There is deep psychological damage to kids who sat alone, by themselves for the past year.
My kids and their friends repurposed their remote learning tools (MS Teams) and have had more creative interaction with their peers than they would have had otherwise (it's always been a pain organizing real-world play-dates). I'm surprised that this wasn't a more widespread experience.
My son would totally be in to that, and I figured he'd have an ok time in the pandemic because of that. Unfortunately, his friends (were 6th grade, now 7th grade) turn out to be complete cyberbullies online. They just get hyper aggressive with each other and every other week during the pandemic my son would be in tears because his friends were so toxic. Once back in person at school, they are totally fine (well, within standards for middle schoolers!) and have a great time, but even now there are several he can't be around online because they just want to find a target and gang up on them. Sometimes it is my son, sometimes some other kid.
Plus a lot of parents are paranoid about online interaction to a crazy degree and will hardly let kids interact online - it makes no sense, but they consider it to be the great bogey man of the 21st century and think that pedophiles are ready to instantly jump on their kids, even if they are in a private discord room just chatting.
It’s hard to measure this systematically and I’m glad that your experiences were positive. My kids had marked drop in grades and really suffered. It wasn’t so much the social aspect as teachers and schools not being to adapt to new methods.
I’d like to see trends in standardized tests during this period as I think the real harm was in knowledge not gained.
I've got decent insight into several local school districts. From less-close information I've picked up from around the country, our city doesn't seem to be an outlier.

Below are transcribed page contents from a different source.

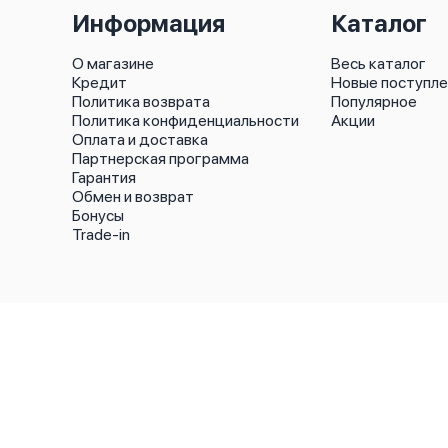
Информация
Каталог
О магазине
Весь каталог
Кредит
Новые поступле
Политика возврата
Популярное
Политика конфиденциальности
Акции
Оплата и доставка
Партнерская программа
Гарантия
Обмен и возврат
Бонусы
Trade-in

For both fully-remote and alternating-day in-person, if schools still failed kids, they'd have had to fail over half of most classes. Percentages of engaged-enough-to-be-OK kids in online schools tended to sit in the 10-20% range. It wasn't unusual for half or more of kids to effectively be absent for an entire semester. [EDIT] The alternating-day half-in-half-out in-person schedule kids, in the one district that I have insight into that did that for fall 2020/spring 2021, seemed to fare even worse than the online cohort, incidentally.
> I’d like to see trends in standardized tests during this period as I think the real harm was in knowledge not gained.
Any places that did them, they'll be awful, guaranteed. IIRC at least some states skipped them in Spring 2020 since it'd have been nearly impossible to proctor them and everyone knew they'd be "tainted" anyway. The main point of them is to compare year-over-year progress to see what needs to be adjusted and whether progress is being made, for which a during-remote-learning standardized test would be worthless, since you already know it'll be bad and why it's bad and won't be able to get any actionable info out of comparing it to prior or future years. It'll probably be another couple years before we have something like a new baseline and the tests start to be useful for their intended purpose again.
My kids and their friends repurposed their remote learning tools (MS Teams) and have had more creative interaction with their peers than they would have had otherwise (it's always been a pain organizing real-world play-dates). I'm surprised that this wasn't a more widespread experience.